AGUILAR: Felipita and Asuncion—Santo Domingo Pueblo, circa 1910-1915
August 08, 2003 until September 01, 2003
In the early years of the 20th century there lived in Santo Domingo two sisters. Their family name was Aguilar. One of the sisters, Felipita, was married to Santiago Garcia. The other sister, Asunción, was married to Francisco Caté. These women were good potters who produced the standard black on white ware of their pueblo. They had been in the habit of offering it for sale at the Santo Domingo railroad station, where at that time the Santa Fe train stopped long enough for visitors to buy from the Indians.
In 1910, or very close to that, their sales of the standard ware dropped off somewhat. Julius Seligman, who was then the trader in Santo Domingo, knew this fact. Mr. Seligman suggested to the two women that they experiment with other ways of decorating their pots, perhaps using more red than had been done. They accepted his advice and evolved two types of pottery. In one the decorated area is black with narrow white lines forming severe geometric patterns. In the other the designs are of the same type but are in red and black with white bounding lines.
Asunción seems to have preferred the style that uses black and red with white dividing lines, while Felipita apparently specialized in the style that has large black designs, bounded with white lines. At first, the new styles were not very well done, but the new technique was gradually mastered, so that by 1914 very finely executed pieces were being made.
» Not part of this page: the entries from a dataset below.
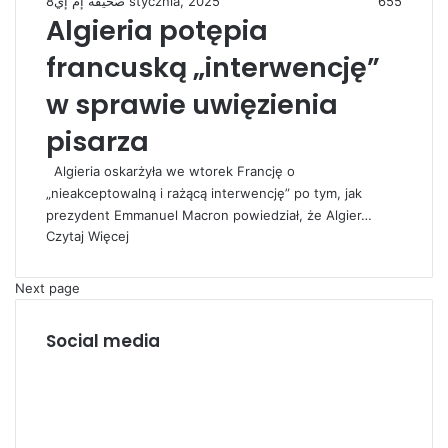
صحيفة إم إي
8 stycznia, 2025
655
Algieria potępia
francuską „interwencję”
w sprawie uwięzienia
pisarza
Algieria oskarżyła we wtorek Francję o
„nieakceptowalną i rażącą interwencję” po tym, jak
prezydent Emmanuel Macron powiedział, że Algier…
Czytaj Więcej
Next page
Social media
F
a
X
c
L
e
i
Y
b
n
o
In 1915, or possibly late 1914 or early 1916, the two potters stopped working, seemingly because of increasing age and infirmity, and the new movement came to an end. For no other potters at Santo Domingo had adopted the style, or so far have taken it up since. How many pieces of these wares were made is not known, but Mr. Seligman felt that probably not more than a few hundred were produced.
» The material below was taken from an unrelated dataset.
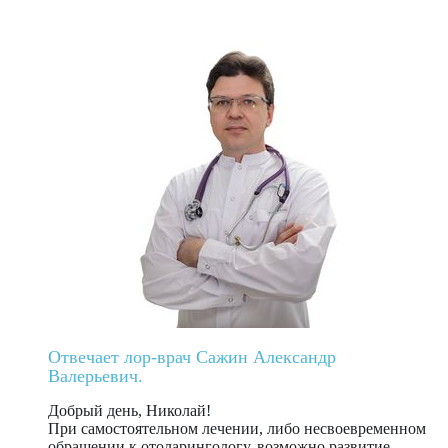
Отвечает лор-врач Сажин Александр
Валерьевич.
Добрый день, Николай!
При самостоятельном лечении, либо несвоевременном
обращении к отоларингологу, возможно развитие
1. Batkin, Jonathan. Pottery of the Pueblos of New Mexico 1700-1940. The Taylor Museum of the Colorado Springs Fine Arts Center. 1987.
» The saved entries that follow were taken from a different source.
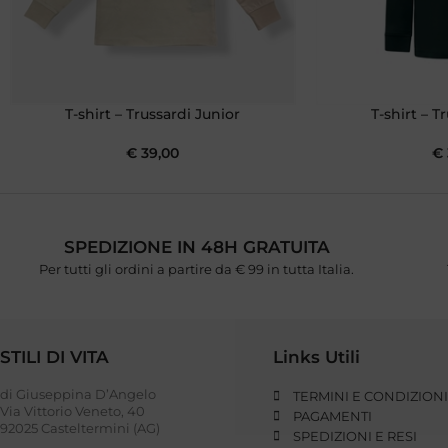
T-shirt – Trussardi Junior
T-shirt – T
€
39,00
€
SPEDIZIONE IN 48H GRATUITA
Per tutti gli ordini a partire da € 99 in tutta Italia.
STILI DI VITA
Links Utili
di Giuseppina D’Angelo
TERMINI E CONDIZION
Via Vittorio Veneto, 40
PAGAMENTI
92025 Casteltermini (AG)
SPEDIZIONI E RESI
2. Chapman, Kenneth M. The Pottery of Santo Domingo Pueblo: A Study of Its Decoration. Memoirs of the Laboratory of Anthropology, Volume I, Santa Fe, 1936.
3. Douglas, Frederick H. Santo Domingo Pottery of the “Aguilar” Type. Clearing House for Southwestern Museums, Denver Art Museum, Newsletter No. 37, June 1941.
4. ___________________. Modern Pueblo Pottery Types. Denver Art Museum Leaflets 53-54, February 1933.
5. Toulouse, Betty. Pueblo Pottery of the New Mexico Indians. A Museum of New Mexico Press Guidebook, Santa Fe. 1977.